Dijon, Bordeaux Showcase Hungarian Culture

English

 Opium

A series of events entitled Hungarian Interferences will be held in Bordeaux for the second time this year. The opening event of this year's festival will be a joint exhibition by the Hungarian photographer Gabriella Cseh, a recipient of the André Kertész scholarship in 2007, and the French press photographer Fréderic Desmesures of images of Budapest and Bordeaux.

 
The week-long festival is supported by the Balassi Institute and is organised by Róbert Varga, a lector from the local university.
 
"The radiation of Paris and the clear Hungarian presence there do not reach Bordeaux, so it is important that our artists should get the chance for an introduction in this western French city," Varga said. The event will also provide an opportunity for Hungarian cultural attaché in Paris András Ecsedi-Derdák to meet the university's new leaders, he added.
 
Highlights of the festival will include a conference and film screening about the Hungarian-born journalist and historian Ferenc Fejtő, who recently died, aged 98. The writer Attila Bartis, whose book Walk was published in France two weeks ago, will host a literary talk together with Éva Almássy. Gergely Nikolényi and Attila Futaki will promote the first Hungarian comic book published in France, entitled Spiral. Director János Szász's film Opium, Diary of a Madwoman, and Róbert Alföldi's Tranquillity will be screened at the festival. The closing event, on April 4, will be a concert by the Hangfestők Trio and a programme of Hungarian folk songs mixed with Flamenco performed by Eszter Bartók, Róbert Sinha and Róbert Vidák.
 
 Tranquillity

After the festival in Bordeaux ends, the Hungarian National Gallery's popular Exhibition The Hungarian Fauves - From Paris to Nagybánya 1904-1914 will open in Dijon. Visitors to the exhibition first see works by István Csók, who incorporated elements of Hungarian folklore into his paintings.
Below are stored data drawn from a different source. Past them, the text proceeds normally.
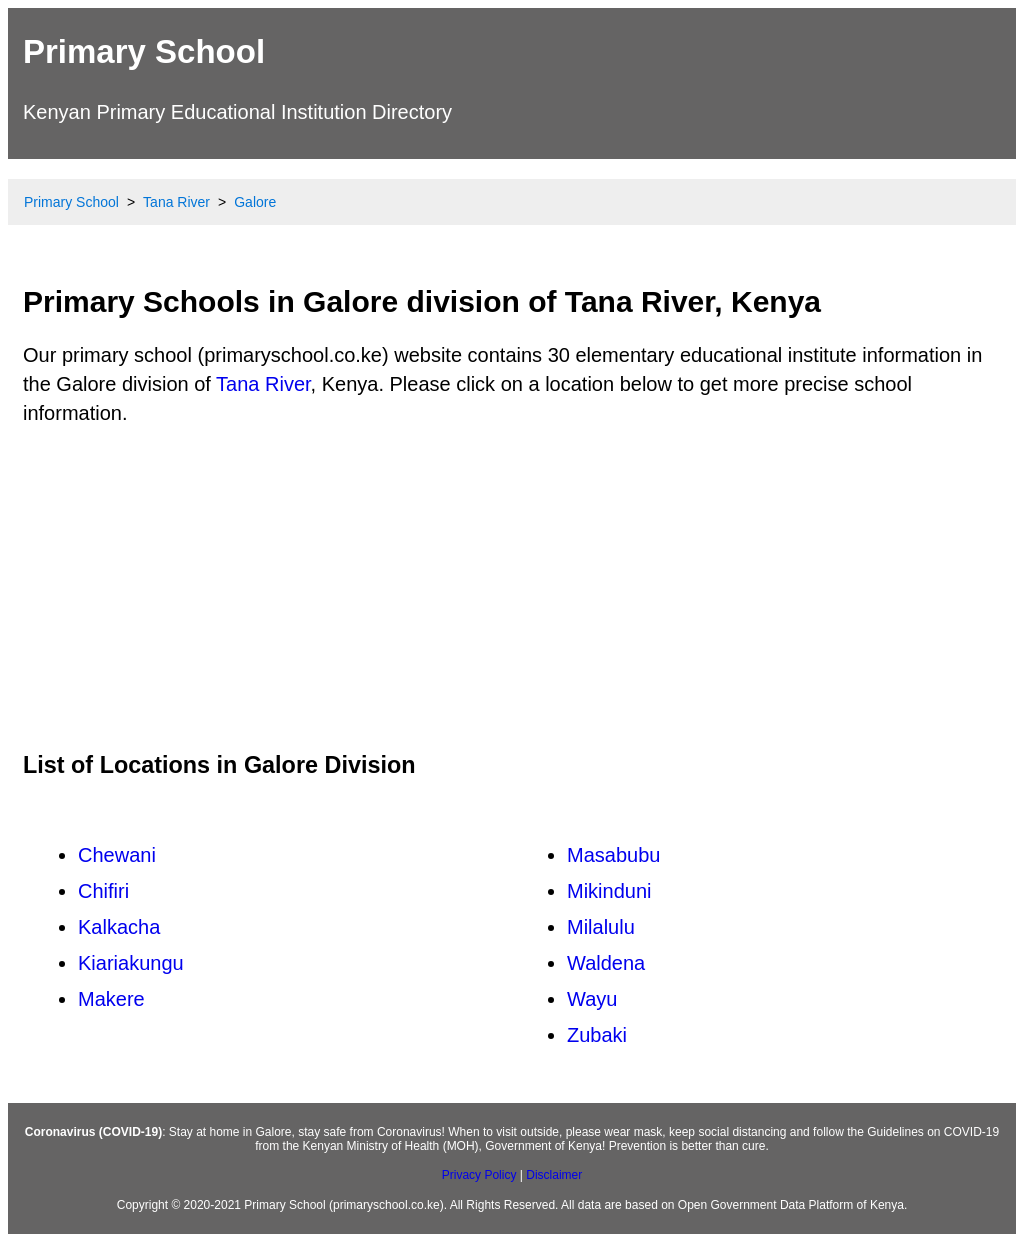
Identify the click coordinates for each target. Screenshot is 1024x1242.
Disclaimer (554, 1175)
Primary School (144, 51)
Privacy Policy (479, 1175)
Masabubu (613, 855)
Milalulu (601, 927)
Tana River (263, 384)
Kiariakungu (131, 963)
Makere (111, 999)
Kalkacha (119, 927)
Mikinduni (609, 891)
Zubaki (597, 1035)
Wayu (592, 999)
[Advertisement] (512, 588)
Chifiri (103, 891)
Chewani (117, 855)
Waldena (606, 963)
Paintings by József Rippl-Rónai, a predecessor to the Hungarian Fauves, follow.  Among the other artists whose works are represented in the exhibition are Róbert Berény, Béla Czóbel, Csaba Vilmos Perlrott and Sándor Ziffer.

 
The exhibition has already shown at the Musée d'Art Moderne in Céret as well as at the Musée Matisse in Cateau-Cambrésis. It will show in Dijon until June 15.
 
The theatre of Dijon will show The Beggar's Opera by Hungary's Béla Pintér Troupe on May 16, and a series of lectures will be held at the Science-Pro University about the history and music of Hungary, Fauvism in Paris and the expressionist movements of Central and Eastern Europe. The local cinema will show a selection of films by Hungarian director György Pálfi.